Everyone’s felt the relief of scratching a particularly annoying itch, but some people suffer from chronic itch conditions which can impair their quality of life and lead to permanent skin damage.
Normally, the sensation of itch is a protective signal that animals use to prevent parasites from introducing potentially hazardous pathogens into the body. There’s “mechanical” itchiness, triggered by something like a crawling insect on your skin, and “chemical” itchiness caused by an irritant like mosquito saliva.
Now, a new study in Neuron has identified the small populations of neurons that relay mechanical itch information from the spinal cord to the brain, as well as the neuropeptide signals that regulate both types of itches. The study was done in mice.
“This study provides fundamental insights into how these two forms of itch are encoded by the brain and it opens up new avenues for therapeutic interventions for patients that suffer from a range of chronic itch conditions, including ectopic dermatitis and psoriasis,” says co-corresponding author Professor Martyn Goulding, from the Molecular Neurobiology Laboratory at the Salk Institute for Biological Studies, US.
Previous research has shown that separatee neurons in the spinal cord control mechanical and chemical itch, and but the pathways that transmit this sensory information to the brain to evoke the perception of an itch was unknown.
To investigate, the team used genetic analysis alongside wearable miniaturised microscopes to allow them to see itch-induced activity in single neurons of mice.
They found that, in the spinal cord, spinoparabrachial neurons expressing the genes Calcrl and Lbx1 are essential for generating scratching responses to mechanical itch stimuli. Two separate populations of neurons, both found in a region of the brainstem called the parabrachial nucleus, are responsible for relaying mechanical and chemical itch to the brain.
In chronic itch these pathways for both mechanical and chemical itch are persistently hyperactivated.
“We found that if you sensitise one pathway, you can stimulate a pathological itch state, and vice versa. This indicates that these two pathways act together to drive chronic itch,” says co-corresponding author Sung Han, Assistant Professor in the Clayton Foundation Laboratories for Peptide Biology at Salk.

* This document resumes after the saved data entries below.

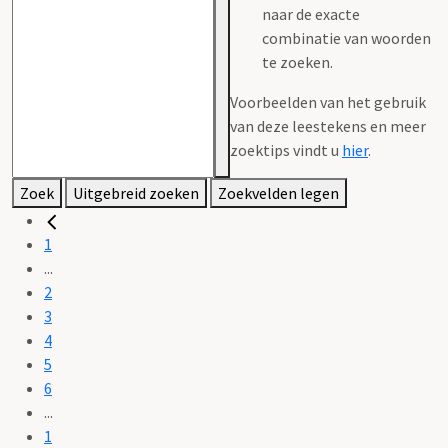
naar de exacte
combinatie van woorden
te zoeken.
Voorbeelden van het gebruik
van deze leestekens en meer
zoektips vindt u
hier
.
Zoek
Uitgebreid zoeken
Zoekvelden legen
1
...
2
3
4
5
6
...
1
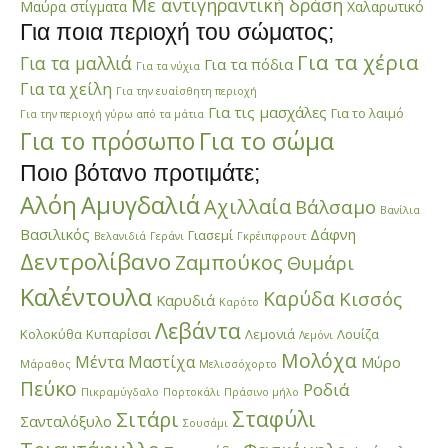
Με αντιγηραντική δράση
Μαύρα στίγματα
Χαλαρωτικό
Για ποια περιοχή του σώματος;
Για τα χέρια
Για τα μαλλιά
Για τα πόδια
Για τα νύχια
Για τα χείλη
Για την ευαίσθητη περιοχή
Για τις μασχάλες
Για το λαιμό
Για την περιοχή γύρω από τα μάτια
Για το σώμα
Για το πρόσωπο
Ποιο βότανο προτιμάτε;
Αλόη
Αμυγδαλιά
Αχιλλαία
Βάλσαμο
Βανίλια
Βασιλικός
Δάφνη
Γιασεμί
Βελανιδιά
Γεράνι
Γκρέιπφρουτ
Δεντρολίβανο
Ζαμπούκος
Θυμάρι
Καλέντουλα
Καρύδα
Κισσός
Καρυδιά
Καρότο
Λεβάντα
Κολοκύθα
Κυπαρίσσι
Λεμονιά
Λουίζα
Λεμόνι
Μολόχα
Μέντα
Μαστίχα
Μύρο
Μάραθος
Μελισσόχορτο
Πεύκο
Ροδιά
Πικραμύγδαλο
Πορτοκάλι
Πράσινο μήλο
Σταφύλι
Σιτάρι
Σανταλόξυλο
Σουσάμι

Next, they plan to investigate where these pathways converge in the brain and the parts of the brain that receive signals that determine the decision of whether to scratch an itch or not.
“The prevalence of chronic itch increases as we age. For this reason, we would also like to understand more about what is happening to the neural circuits that relay itch as we get older,” says Goulding.
“Given that chronic itch is an intractable problem, our findings should help leverage the development of new therapies.”